Starting with the first line, output the data exactly through to the end.

============================================================

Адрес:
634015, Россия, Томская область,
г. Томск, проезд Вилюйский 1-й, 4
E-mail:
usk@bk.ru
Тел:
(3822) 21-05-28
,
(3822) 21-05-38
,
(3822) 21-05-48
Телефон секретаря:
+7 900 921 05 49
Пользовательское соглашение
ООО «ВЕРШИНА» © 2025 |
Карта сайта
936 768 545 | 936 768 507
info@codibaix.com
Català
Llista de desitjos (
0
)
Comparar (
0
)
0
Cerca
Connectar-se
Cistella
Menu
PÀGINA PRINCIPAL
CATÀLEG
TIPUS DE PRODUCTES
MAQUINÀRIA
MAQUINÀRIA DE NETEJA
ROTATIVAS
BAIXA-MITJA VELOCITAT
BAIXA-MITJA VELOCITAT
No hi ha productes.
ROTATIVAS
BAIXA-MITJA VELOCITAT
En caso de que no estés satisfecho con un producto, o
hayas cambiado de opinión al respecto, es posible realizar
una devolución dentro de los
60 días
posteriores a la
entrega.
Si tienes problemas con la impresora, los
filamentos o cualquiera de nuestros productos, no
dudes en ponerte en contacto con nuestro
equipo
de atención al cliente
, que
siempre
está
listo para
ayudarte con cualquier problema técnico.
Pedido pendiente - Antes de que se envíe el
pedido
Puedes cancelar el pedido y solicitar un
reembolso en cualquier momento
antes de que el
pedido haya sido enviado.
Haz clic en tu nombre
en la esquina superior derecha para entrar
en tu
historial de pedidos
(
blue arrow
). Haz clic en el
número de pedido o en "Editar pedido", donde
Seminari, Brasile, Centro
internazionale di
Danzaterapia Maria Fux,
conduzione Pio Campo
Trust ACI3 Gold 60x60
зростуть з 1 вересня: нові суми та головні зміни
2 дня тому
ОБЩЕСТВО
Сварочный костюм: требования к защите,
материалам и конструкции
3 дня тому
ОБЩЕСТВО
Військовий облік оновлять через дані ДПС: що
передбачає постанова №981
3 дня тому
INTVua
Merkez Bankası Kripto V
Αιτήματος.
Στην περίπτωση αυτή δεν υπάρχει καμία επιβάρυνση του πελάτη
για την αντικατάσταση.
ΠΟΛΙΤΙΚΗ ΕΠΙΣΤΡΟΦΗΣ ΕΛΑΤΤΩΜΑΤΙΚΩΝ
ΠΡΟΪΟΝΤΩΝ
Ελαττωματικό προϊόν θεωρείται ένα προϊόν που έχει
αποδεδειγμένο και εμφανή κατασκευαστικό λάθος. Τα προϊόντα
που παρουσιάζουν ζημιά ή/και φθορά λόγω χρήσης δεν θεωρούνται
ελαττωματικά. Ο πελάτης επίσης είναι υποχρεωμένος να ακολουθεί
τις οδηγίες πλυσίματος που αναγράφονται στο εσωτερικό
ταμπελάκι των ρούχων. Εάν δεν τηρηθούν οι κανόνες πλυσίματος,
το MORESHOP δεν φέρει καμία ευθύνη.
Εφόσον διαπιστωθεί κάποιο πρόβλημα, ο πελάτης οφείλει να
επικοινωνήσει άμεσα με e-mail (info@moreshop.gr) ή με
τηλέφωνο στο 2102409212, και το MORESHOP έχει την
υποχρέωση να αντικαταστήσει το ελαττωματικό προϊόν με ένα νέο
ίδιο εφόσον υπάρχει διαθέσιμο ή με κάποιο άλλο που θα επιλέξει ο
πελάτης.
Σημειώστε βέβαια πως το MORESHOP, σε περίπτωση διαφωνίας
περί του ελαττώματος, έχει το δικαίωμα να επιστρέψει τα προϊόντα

============================================================

--- Result of this task ---
Адрес:
634015, Россия, Томская область,
г. Томск, проезд Вилюйский 1-й, 4
E-mail:
usk@bk.ru
Тел:
(3822) 21-05-28
,
(3822) 21-05-38
,
(3822) 21-05-48
Телефон секретаря:
+7 900 921 05 49
Пользовательское соглашение
ООО «ВЕРШИНА» © 2025 |
Карта сайта
936 768 545 | 936 768 507
info@codibaix.com
Català
Llista de desitjos (
0
)
Comparar (
0
)
0
Cerca
Connectar-se
Cistella
Menu
PÀGINA PRINCIPAL
CATÀLEG
TIPUS DE PRODUCTES
MAQUINÀRIA
MAQUINÀRIA DE NETEJA
ROTATIVAS
BAIXA-MITJA VELOCITAT
BAIXA-MITJA VELOCITAT
No hi ha productes.
ROTATIVAS
BAIXA-MITJA VELOCITAT
En caso de que no estés satisfecho con un producto, o
hayas cambiado de opinión al respecto, es posible realizar
una devolución dentro de los
60 días
posteriores a la
entrega.
Si tienes problemas con la impresora, los
filamentos o cualquiera de nuestros productos, no
dudes en ponerte en contacto con nuestro
equipo
de atención al cliente
, que
siempre
está
listo para
ayudarte con cualquier problema técnico.
Pedido pendiente - Antes de que se envíe el
pedido
Puedes cancelar el pedido y solicitar un
reembolso en cualquier momento
antes de que el
pedido haya sido enviado.
Haz clic en tu nombre
en la esquina superior derecha para entrar
en tu
historial de pedidos
(
blue arrow
). Haz clic en el
número de pedido o en "Editar pedido", donde
Seminari, Brasile, Centro
internazionale di
Danzaterapia Maria Fux,
conduzione Pio Campo
Trust ACI3 Gold 60x60
зростуть з 1 вересня: нові суми та головні зміни
2 дня тому
ОБЩЕСТВО
Сварочный костюм: требования к защите,
материалам и конструкции
3 дня тому
ОБЩЕСТВО
Військовий облік оновлять через дані ДПС: що
передбачає постанова №981
3 дня тому
INTVua
Merkez Bankası Kripto V
Αιτήματος.
Στην περίπτωση αυτή δεν υπάρχει καμία επιβάρυνση του πελάτη
για την αντικατάσταση.
ΠΟΛΙΤΙΚΗ ΕΠΙΣΤΡΟΦΗΣ ΕΛΑΤΤΩΜΑΤΙΚΩΝ
ΠΡΟΪΟΝΤΩΝ
Ελαττωματικό προϊόν θεωρείται ένα προϊόν που έχει
αποδεδειγμένο και εμφανή κατασκευαστικό λάθος. Τα προϊόντα
που παρουσιάζουν ζημιά ή/και φθορά λόγω χρήσης δεν θεωρούνται
ελαττωματικά. Ο πελάτης επίσης είναι υποχρεωμένος να ακολουθεί
τις οδηγίες πλυσίματος που αναγράφονται στο εσωτερικό
ταμπελάκι των ρούχων. Εάν δεν τηρηθούν οι κανόνες πλυσίματος,
το MORESHOP δεν φέρει καμία ευθύνη.
Εφόσον διαπιστωθεί κάποιο πρόβλημα, ο πελάτης οφείλει να
επικοινωνήσει άμεσα με e-mail (info@moreshop.gr) ή με
τηλέφωνο στο 2102409212, και το MORESHOP έχει την
υποχρέωση να αντικαταστήσει το ελαττωματικό προϊόν με ένα νέο
ίδιο εφόσον υπάρχει διαθέσιμο ή με κάποιο άλλο που θα επιλέξει ο
πελάτης.
Σημειώστε βέβαια πως το MORESHOP, σε περίπτωση διαφωνίας
περί του ελαττώματος, έχει το δικαίωμα να επιστρέψει τα προϊόντα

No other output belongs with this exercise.